Neural Style Transfer

This blog walks through the intuition behind the neural style transfer and its implementation.

This post assumes that you have basic skills of working with PyTorch. If you are new to PyTorch, I would highly encourage you to go through Deep Leaning With PyTorch: A 60 Minute Blitz by PyTorch. It’s a great place for beginners to get your hands dirty.

Neural Style Transfer is an algorithm developed by Leon A. Gatys, Alexander S. Ecker, and Matthias Bethge that blends the content of one image with the style of another image using Deep Neural Networks to create artistic images of high perceptual quality.

Intuition

Convolutional Neural Networks are very powerful, extracting the visual information hierarchically. This makes them really useful for this task. The lower layers care more about the detailed pixel values, whereas the higher layers care more about the actual content of the image (objects such as eyes, nose, etc.).

Convolutional Neural Network (CNN) (image source)

In the above figure, the output image is a mix of two since we use the activations of the neural network at specific layers as a filter to get the intermediate style and content output of the inputs.
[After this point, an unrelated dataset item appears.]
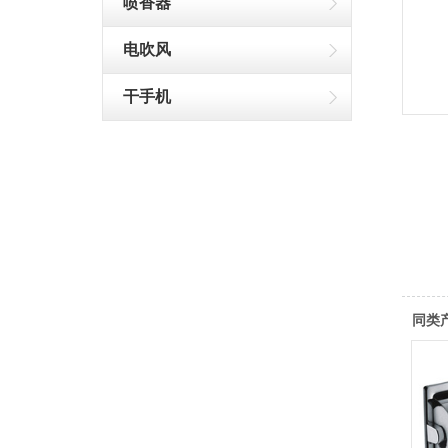
喷香器
电吹风
干手机
同类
The principle underlying the neural style transfer is simple:

Define two distances, one for the content and one for style.
Measure how different the content and style are between two images, respectively.
Reconstruct the image from white noise using backpropagation by minimizing both content and style distance with the content and style images, respectively.

Losses Involved

Content Loss

\[L_{content}(\bar{p}, \bar{x}, \bar{l}) = \frac{1}{2}\sum_{i,j}(F_{ij}^l - P_{ij}^l)^2\]

where,

$\bar{p}$ and $\bar{x}$ are the content and generated images respectively.
$F_{i,j}$ and $P_{i,j}$ are the feature representation of the original and generated image of $i^{th}$ filter at position $j$ in layer $l$ respectively.

Style Loss

\[E_{l} = \frac{1}{4N_{l}^2M_{l}^2}\sum_{i,j}(G_{ij}^l - A_{ij}^l)^2\] \[L_{style}(\bar{a}, \bar{x}) = \sum_{i=0}^{L}w_{l}E_{l}\]

where,

$\bar{a}$ and $\bar{x}$ are the style and generated image respectively.
$A^{l}$ and $G^{l}$ are the style representation (Gram Matrix) at layer $l$ respectively.
$w_{l}$ and $E_{l}$ are weighing factor and error for specific layer ${l}$ respectively.

Total Loss

which is a weighted sum of the two above:

\[L_{total}(\bar{p}, \bar{a}, \bar{x}) = \alpha L_{content}(\bar{p}, \bar{x}) + \beta L_{style}(\bar{a}, \bar{x})\]

where,

$L_{content}$ and $L_{style}$ are the content and style loss respectively.
$\alpha$ and $\beta$ are weights for the content and style loss, respectively.
$\bar{p}$, $\bar{a}$ $\bar{x}$ are the content, style and generated images respectively.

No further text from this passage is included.